A Ministra Maria do Rosário apontou recentemente que a polícia seria a principal suspeita do caso do desaparecimento do pedreiro Amarildo SOUZA MORADOR da favela da Rocinha que teria sumido em 14 de julho depois de ter sido levado para uma determinada averiguação por várias polícias militares nas unidades da Polícia Pacificadora (UPP) da comunidade. Segundo a avaliação que foi realizada por ela as autoridades policiais teriam responsabilidade sobre este desaparecimento.

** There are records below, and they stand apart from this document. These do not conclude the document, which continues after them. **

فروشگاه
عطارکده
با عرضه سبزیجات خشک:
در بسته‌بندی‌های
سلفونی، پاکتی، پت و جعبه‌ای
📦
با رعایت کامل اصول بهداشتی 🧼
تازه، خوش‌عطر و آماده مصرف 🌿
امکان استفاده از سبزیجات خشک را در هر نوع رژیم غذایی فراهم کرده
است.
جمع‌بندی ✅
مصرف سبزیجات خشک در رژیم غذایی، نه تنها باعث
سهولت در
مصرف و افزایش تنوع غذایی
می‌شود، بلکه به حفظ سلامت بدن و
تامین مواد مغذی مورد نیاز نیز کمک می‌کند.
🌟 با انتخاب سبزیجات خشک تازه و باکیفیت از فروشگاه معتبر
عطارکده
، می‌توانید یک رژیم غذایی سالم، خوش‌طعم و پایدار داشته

A ministra de forma alguma condenou as instalações das UPPs nas várias comunidades para o enfrentamento dos tráficos de drogas. Disse inclusive que não podemos jogar fora todas as experiências que temos tido de alguns tempos para cá de pacificação, mas que agora é interessante se ler sobre a situação como aquela condição onde as comunidades precisam ficar livres de ações do tráfico e do crime, para que possam inclusive confiar de forma plena na política.

Informação

A ministra divulgou também a seguinte informação “Mesmo em comunidades pacificadas nós devemos procurar construir uma cultura de polícia, que esteja próxima da comunidade” ela ainda citou que a polícia deverá ser a mocinha e não poderá abordar o trabalhador e ele desaparecer completamente.